Fahrchecks für Senioren: So laufen sie ab, das leisten sie
Bei den Fahrten kämen bei manchen älteren Menschen Schwächen zutage, etwa eine unzureichende Umsicht beim Fahrstreifenwechsel oder zu schnelles Fahren an unübersichtlichen Stellen. Nach der Fahrstunde finde eine ausführliche Besprechung statt, und schließlich erhalte der Betroffene in einem Protokoll eine Beurteilung sowie Tipps für die zukünftige Praxis im Straßenverkehr, erläutert Fahrlehrerin Heike Hilbig.
Was aber ist, wenn es am Steuer nicht mehr geht? „Dann ist es notwendig, dies auch klar auszudrücken. Manchmal hilft es auch, einfach mal vorzurechnen, was denn der Unterhalt eines Autos kostet, im Vergleich zum Nutzen. Ich bereite meine Senioren vor und beginne, den Führerschein ,auszuschleichen‘.“ Außerdem weise sie die Senioren gern in die Assistenzsysteme neuer Fahrzeuge ein.

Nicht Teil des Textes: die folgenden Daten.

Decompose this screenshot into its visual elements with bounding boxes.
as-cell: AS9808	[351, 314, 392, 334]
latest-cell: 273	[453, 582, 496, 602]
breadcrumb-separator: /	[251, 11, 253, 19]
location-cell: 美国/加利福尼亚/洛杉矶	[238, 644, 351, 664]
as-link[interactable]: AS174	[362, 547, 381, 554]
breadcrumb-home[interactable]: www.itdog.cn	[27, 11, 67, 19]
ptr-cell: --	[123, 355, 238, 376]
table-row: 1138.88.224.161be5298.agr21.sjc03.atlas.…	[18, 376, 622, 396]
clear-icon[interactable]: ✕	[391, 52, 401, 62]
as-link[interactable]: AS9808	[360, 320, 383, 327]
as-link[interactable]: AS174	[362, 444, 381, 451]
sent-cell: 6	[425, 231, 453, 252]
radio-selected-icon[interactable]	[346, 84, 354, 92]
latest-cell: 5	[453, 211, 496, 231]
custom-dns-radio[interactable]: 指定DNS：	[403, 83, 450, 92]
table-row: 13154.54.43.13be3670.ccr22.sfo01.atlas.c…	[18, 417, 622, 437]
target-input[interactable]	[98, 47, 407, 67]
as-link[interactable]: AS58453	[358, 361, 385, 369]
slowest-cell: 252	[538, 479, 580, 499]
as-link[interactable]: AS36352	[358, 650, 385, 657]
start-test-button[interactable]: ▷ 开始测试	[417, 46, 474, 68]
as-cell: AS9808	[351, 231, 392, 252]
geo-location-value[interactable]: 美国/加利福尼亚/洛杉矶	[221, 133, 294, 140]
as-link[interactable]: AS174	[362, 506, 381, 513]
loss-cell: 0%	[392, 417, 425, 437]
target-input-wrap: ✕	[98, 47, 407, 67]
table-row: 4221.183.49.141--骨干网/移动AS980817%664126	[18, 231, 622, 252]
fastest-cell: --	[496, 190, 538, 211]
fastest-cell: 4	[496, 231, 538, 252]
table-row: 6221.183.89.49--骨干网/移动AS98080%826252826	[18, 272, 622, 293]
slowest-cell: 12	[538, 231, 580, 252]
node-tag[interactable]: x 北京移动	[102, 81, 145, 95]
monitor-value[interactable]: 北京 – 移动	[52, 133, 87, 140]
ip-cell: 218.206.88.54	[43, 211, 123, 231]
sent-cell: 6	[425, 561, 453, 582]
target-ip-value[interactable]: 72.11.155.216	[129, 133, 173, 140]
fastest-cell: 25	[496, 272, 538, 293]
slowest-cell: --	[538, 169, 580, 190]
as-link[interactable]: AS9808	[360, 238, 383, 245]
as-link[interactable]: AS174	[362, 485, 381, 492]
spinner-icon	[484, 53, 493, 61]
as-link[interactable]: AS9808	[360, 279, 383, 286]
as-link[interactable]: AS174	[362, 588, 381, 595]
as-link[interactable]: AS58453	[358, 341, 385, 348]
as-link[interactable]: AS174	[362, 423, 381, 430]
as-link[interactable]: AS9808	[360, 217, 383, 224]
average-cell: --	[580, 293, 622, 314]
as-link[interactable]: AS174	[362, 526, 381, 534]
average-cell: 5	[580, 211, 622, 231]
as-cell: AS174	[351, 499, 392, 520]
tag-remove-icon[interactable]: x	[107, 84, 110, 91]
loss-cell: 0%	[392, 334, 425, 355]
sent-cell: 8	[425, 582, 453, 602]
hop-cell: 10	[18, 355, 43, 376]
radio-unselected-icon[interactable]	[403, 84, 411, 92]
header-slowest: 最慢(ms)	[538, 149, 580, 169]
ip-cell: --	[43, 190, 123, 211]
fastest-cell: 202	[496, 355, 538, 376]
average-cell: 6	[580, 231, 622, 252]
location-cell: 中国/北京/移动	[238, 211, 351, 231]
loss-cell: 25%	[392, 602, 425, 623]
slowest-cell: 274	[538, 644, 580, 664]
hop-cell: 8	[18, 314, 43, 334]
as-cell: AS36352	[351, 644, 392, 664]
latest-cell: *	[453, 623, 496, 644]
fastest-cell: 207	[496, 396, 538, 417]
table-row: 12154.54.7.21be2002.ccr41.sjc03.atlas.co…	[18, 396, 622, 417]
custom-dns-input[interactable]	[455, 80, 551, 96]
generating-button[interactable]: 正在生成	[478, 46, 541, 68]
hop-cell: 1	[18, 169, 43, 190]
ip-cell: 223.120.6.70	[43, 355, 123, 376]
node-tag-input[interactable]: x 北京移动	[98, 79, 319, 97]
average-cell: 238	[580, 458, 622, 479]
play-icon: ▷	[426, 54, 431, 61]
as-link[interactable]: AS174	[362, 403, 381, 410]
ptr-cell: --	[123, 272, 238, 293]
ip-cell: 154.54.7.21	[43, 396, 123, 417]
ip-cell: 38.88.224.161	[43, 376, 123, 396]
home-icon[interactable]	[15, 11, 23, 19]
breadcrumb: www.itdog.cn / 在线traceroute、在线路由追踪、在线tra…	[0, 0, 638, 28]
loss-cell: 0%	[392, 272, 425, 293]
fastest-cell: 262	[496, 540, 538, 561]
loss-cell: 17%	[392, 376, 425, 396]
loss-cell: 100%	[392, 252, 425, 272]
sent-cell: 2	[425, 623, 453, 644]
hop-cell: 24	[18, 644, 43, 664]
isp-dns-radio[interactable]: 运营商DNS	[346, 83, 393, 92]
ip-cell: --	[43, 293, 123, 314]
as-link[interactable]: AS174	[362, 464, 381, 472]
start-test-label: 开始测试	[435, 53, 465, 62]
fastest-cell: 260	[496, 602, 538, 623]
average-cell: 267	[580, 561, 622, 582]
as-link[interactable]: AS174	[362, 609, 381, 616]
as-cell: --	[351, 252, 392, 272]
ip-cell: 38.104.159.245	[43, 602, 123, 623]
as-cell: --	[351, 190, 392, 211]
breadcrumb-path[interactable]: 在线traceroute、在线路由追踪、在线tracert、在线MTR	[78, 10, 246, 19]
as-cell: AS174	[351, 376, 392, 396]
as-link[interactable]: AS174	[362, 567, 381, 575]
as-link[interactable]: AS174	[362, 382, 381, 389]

Verkehr: Junge Autofahrer fahren häufiger betrunken als ältere
Auch eine wissenschaftliche Analyse, inwieweit ältere Menschen ab 65 Jahren bei Trunkenheitsfahrten in Hamburg eine Rolle spielen, wird in dem Buch abgehandelt. Für die Abhandlung wurden Blutalkoholprotokolle des Instituts für Rechtsmedizin am UKE ausgewertet. Das Ergebnis: Den größten prozentualen Anteil mit 18,6 Prozent nimmt die Altersgruppe der 25 bis 29 Jahre alten Autofahrer ein. Ab 70 Jahren beträgt der Anteil insgesamt nur noch 1,5 Prozent, spielt also eher eine untergeordnete Rolle.